Work instruction
Please give the data again in full, exactly as provided.

Record set
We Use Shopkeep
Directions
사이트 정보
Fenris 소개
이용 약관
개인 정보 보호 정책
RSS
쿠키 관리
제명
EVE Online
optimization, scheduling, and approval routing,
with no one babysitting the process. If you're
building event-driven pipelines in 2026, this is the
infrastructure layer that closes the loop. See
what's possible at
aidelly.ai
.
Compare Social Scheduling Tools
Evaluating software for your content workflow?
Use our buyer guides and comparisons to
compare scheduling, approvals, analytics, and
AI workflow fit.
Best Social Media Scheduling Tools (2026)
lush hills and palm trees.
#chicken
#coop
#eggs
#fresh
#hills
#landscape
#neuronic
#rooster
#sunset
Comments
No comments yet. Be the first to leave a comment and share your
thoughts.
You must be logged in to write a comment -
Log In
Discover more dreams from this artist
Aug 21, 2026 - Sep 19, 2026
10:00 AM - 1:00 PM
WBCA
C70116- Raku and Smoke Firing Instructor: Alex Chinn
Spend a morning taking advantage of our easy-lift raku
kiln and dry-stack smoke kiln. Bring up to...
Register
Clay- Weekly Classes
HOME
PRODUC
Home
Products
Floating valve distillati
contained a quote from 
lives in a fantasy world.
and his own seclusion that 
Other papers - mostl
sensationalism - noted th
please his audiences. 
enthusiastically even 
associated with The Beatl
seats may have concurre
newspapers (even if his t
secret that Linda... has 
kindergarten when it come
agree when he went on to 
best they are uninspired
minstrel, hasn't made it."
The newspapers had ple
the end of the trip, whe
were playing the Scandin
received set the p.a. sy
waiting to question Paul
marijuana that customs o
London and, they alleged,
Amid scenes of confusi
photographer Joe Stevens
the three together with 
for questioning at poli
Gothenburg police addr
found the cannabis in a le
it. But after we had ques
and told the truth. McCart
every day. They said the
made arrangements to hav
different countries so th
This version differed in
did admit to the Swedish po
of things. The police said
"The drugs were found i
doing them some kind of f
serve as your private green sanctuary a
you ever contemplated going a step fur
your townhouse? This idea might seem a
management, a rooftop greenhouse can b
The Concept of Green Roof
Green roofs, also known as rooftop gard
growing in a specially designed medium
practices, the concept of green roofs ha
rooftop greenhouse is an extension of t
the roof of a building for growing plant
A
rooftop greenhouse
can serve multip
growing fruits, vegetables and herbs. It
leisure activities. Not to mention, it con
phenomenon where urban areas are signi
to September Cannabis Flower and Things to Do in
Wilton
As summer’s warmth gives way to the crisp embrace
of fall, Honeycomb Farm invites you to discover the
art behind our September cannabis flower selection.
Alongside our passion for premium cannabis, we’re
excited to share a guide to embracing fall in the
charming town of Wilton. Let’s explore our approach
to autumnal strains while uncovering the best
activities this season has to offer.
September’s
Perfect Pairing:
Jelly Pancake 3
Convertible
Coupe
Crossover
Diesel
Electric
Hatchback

Output of the exercise
We Use Shopkeep
Directions
사이트 정보
Fenris 소개
이용 약관
개인 정보 보호 정책
RSS
쿠키 관리
제명
EVE Online
optimization, scheduling, and approval routing,
with no one babysitting the process. If you're
building event-driven pipelines in 2026, this is the
infrastructure layer that closes the loop. See
what's possible at
aidelly.ai
.
Compare Social Scheduling Tools
Evaluating software for your content workflow?
Use our buyer guides and comparisons to
compare scheduling, approvals, analytics, and
AI workflow fit.
Best Social Media Scheduling Tools (2026)
lush hills and palm trees.
#chicken
#coop
#eggs
#fresh
#hills
#landscape
#neuronic
#rooster
#sunset
Comments
No comments yet. Be the first to leave a comment and share your
thoughts.
You must be logged in to write a comment -
Log In
Discover more dreams from this artist
Aug 21, 2026 - Sep 19, 2026
10:00 AM - 1:00 PM
WBCA
C70116- Raku and Smoke Firing Instructor: Alex Chinn
Spend a morning taking advantage of our easy-lift raku
kiln and dry-stack smoke kiln. Bring up to...
Register
Clay- Weekly Classes
HOME
PRODUC
Home
Products
Floating valve distillati
contained a quote from 
lives in a fantasy world.
and his own seclusion that 
Other papers - mostl
sensationalism - noted th
please his audiences. 
enthusiastically even 
associated with The Beatl
seats may have concurre
newspapers (even if his t
secret that Linda... has 
kindergarten when it come
agree when he went on to 
best they are uninspired
minstrel, hasn't made it."
The newspapers had ple
the end of the trip, whe
were playing the Scandin
received set the p.a. sy
waiting to question Paul
marijuana that customs o
London and, they alleged,
Amid scenes of confusi
photographer Joe Stevens
the three together with 
for questioning at poli
Gothenburg police addr
found the cannabis in a le
it. But after we had ques
and told the truth. McCart
every day. They said the
made arrangements to hav
different countries so th
This version differed in
did admit to the Swedish po
of things. The police said
"The drugs were found i
doing them some kind of f
serve as your private green sanctuary a
you ever contemplated going a step fur
your townhouse? This idea might seem a
management, a rooftop greenhouse can b
The Concept of Green Roof
Green roofs, also known as rooftop gard
growing in a specially designed medium
practices, the concept of green roofs ha
rooftop greenhouse is an extension of t
the roof of a building for growing plant
A
rooftop greenhouse
can serve multip
growing fruits, vegetables and herbs. It
leisure activities. Not to mention, it con
phenomenon where urban areas are signi
to September Cannabis Flower and Things to Do in
Wilton
As summer’s warmth gives way to the crisp embrace
of fall, Honeycomb Farm invites you to discover the
art behind our September cannabis flower selection.
Alongside our passion for premium cannabis, we’re
excited to share a guide to embracing fall in the
charming town of Wilton. Let’s explore our approach
to autumnal strains while uncovering the best
activities this season has to offer.
September’s
Perfect Pairing:
Jelly Pancake 3
Convertible
Coupe
Crossover
Diesel
Electric
Hatchback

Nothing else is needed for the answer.